→ BRIEF: The following entries are to be repeated exactly, and the pictures are to be left behind.

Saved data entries
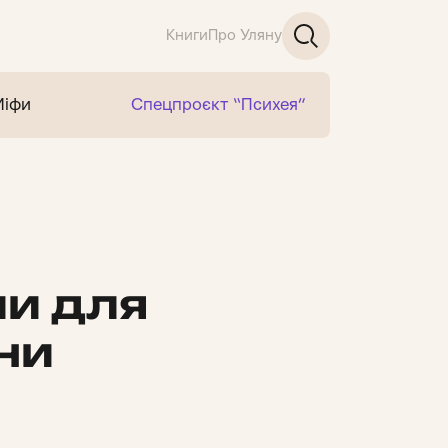
Книги
Про Уляну
Міфи
Спецпроєкт “Психея”
и для
ни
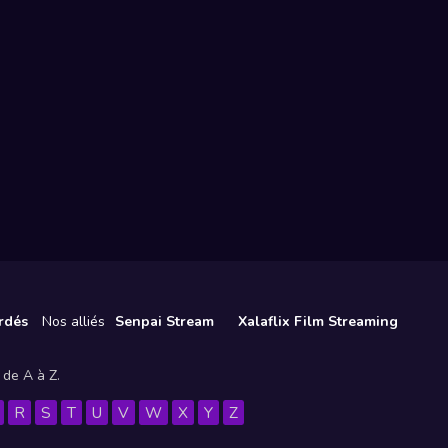
rdés
Nos alliés
Senpai Stream
Xalaflix Film Streaming
 de A à Z.
R
S
T
U
V
W
X
Y
Z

→ SOLVED EXERCISE:
Книги
Про Уляну
Міфи
Спецпроєкт “Психея”
и для
ни
rdés
Nos alliés
Senpai Stream
Xalaflix Film Streaming
 de A à Z.
R
S
T
U
V
W
X
Y
Z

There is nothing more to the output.